Page 4: Inorganic growth
Inorganic growth occurs when a company grows by merging with or acquiring other businesses. Mergers and acquisitions are a much faster way of growing a company than organic growth.
The company immediately gains the customers and sales of the acquired businesses, as well as its assets and market position. However, inorganic growth is a more risky strategy than organic growth because it involves taking over a new business, which may have a different culture and way of doing things. It can also be expensive – profitable businesses cannot be acquired cheaply.

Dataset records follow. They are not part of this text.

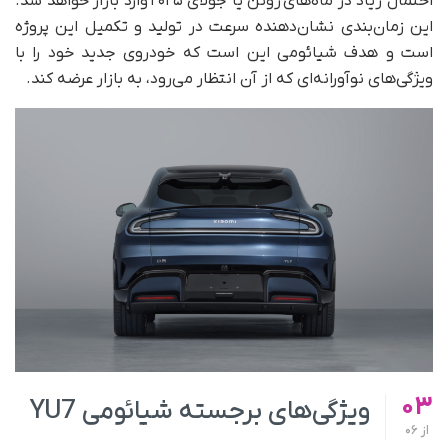
احتمال زیاد در ماه‌های ژوئن یا جولای ۲۰۲۵ وارد بازار خواهد شد.
این زمان‌بندی نشان‌دهنده سرعت در تولید و تکمیل این پروژه
است و هدف شیائومی این است که خودروی جدید خود را با
ویژگی‌های نوآورانه‌ای که از آن انتظار می‌رود، به بازار عرضه کند.
03
ویژگی‌های برجسته شیائومی YU7
از
06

The acquisition strategy of Bibby Line Group has enabled the business to diversify into new product and service areas. As an example, the Group's distribution business recently expanded its product and service range by taking over two companies – one in the returnable packaging market and the other providing logistics to the food manufacturing industry. Logistics involves all the processes required to move goods from a point of origin to an end point, such as from a factory to a retailer.
Another example of inorganic growth was Bibby Line Group's acquisition of Garic Ltd in 2008. Garic is a plant and equipment hiring company to the construction industry. This is a relatively young and dynamic company with lots of growth potential.

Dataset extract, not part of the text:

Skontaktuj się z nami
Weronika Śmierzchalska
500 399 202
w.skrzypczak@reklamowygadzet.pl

In 2007, Bibby Line Group entered the convenience retail industry when it acquired a 51% stake in Costcutter. It later took full control of the convenience store retailer in 2011. Bibby Line Group views the convenience retail sector as an excellent long-term prospect. It plans to support the Costcutter management team in continuing to put retailers at the heart of the business.

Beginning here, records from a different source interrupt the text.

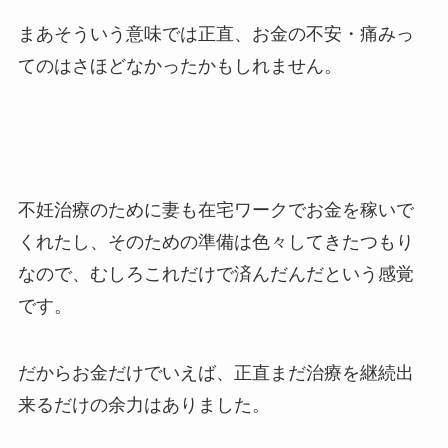
まあそういう意味では正直、お金の不安・痛みっ
てのはさほどなかったかもしれません。
不妊治療のために妻も在宅ワークでお金を稼いで
くれたし、そのための準備は色々してきたつもり
なので、むしろこれだけで済んだんだという感覚
です。
だからお金だけでいえば、正直まだ治療を継続出
来るだけの余力はありました。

The strategy of diversification has enabled Bibby Line Group to move into industries with strong growth prospects. For example, in 1982 the company moved into the rapidly growing financial services market. There were real opportunities in this market. Today, Bibby Financial Services is the UK's largest independent (i.e. non-bank) debt factorer. This business provides finance to companies to help with cash flow. It offers a service to companies that conduct a substantial number of transactions on a credit basis. Bibby Financial Services provides finance to these companies against unpaid sales invoices. The company can use this finance to buy in more products to sell. Bibby Financial Services now factors over £6 billion of debt in 14 countries. Since the business was set up by the Group it has grown organically, expanding into Hong Kong, Sweden and New Zealand in 2011, and inorganically by acquiring businesses in the UK and Europe. More recently it has created new financial products in Australia and Poland.